Non coglierli mi diceva la nonna – fanno venire il mal di testa.

Credenze popolari – rispondevo ma non li colgo perché nei prati vivono, mentre nei vasi muoiono.

Poi era la volta dell’azzurro dei celestini, del viola delle bocche di leone, del giallo delle primule e delle scarpette della Madonna. Ma su tutti troneggiavano lei, la regina dei prati, la pratolina (detta anche margheritina), piccolo sole circondato da sottili petali bianchi.

Le serate in primavera erano particolarmente tiepide. I prati, come per incanto, si animavano di migliaia di piccole luci.

Sono le lucciole mi diceva la nonna segnano la strada al viandante nelle notti senza luna.
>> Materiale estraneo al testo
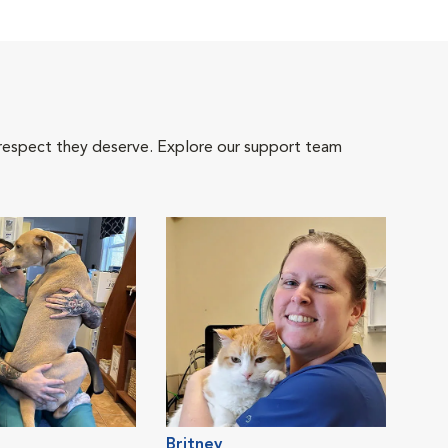
 respect they deserve. Explore our support team
Britney
Jacl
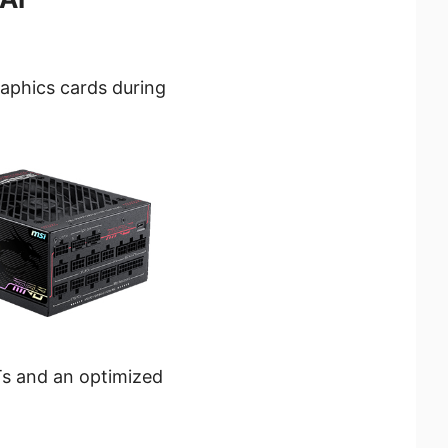
raphics cards during
s and an optimized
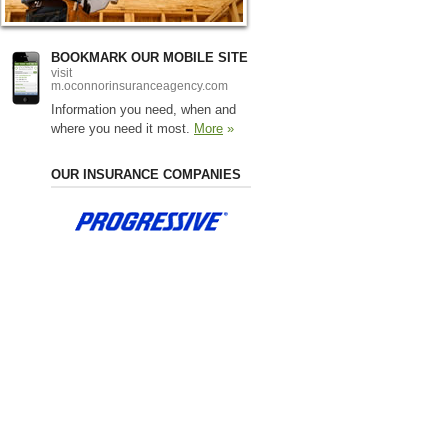
BOOKMARK OUR MOBILE SITE
visit
m.oconnorinsuranceagency.com
Information you need, when and
where you need it most.
More
»
OUR INSURANCE COMPANIES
Ne ero affascinata, sarei rimasta a guardarle per ore.

È ora di rientrare.

Ancora un momento, nonna. Sono così belle!

Le guarderai domani sera.

E se domani non ci fossero più?

Per un po’ ci saranno, stai tranquilla.

Ma le piccole meravigliose lucciole non erano affatto al sicuro. I monelli si divertivano a raccoglierle in grandi quantità, in bicchieri, per farne dei fari dicevano.

Le lucciole, fatte prigioniere, si spegnevano inesorabilmente e i loro aguzzini, non sapendo più che farsene, quasi per vendicarsi, le calpestavano sotto i piedi. E così, giorno dopo giorno, la scia luminosa si assottigliava sempre più, fino ad annientarsi.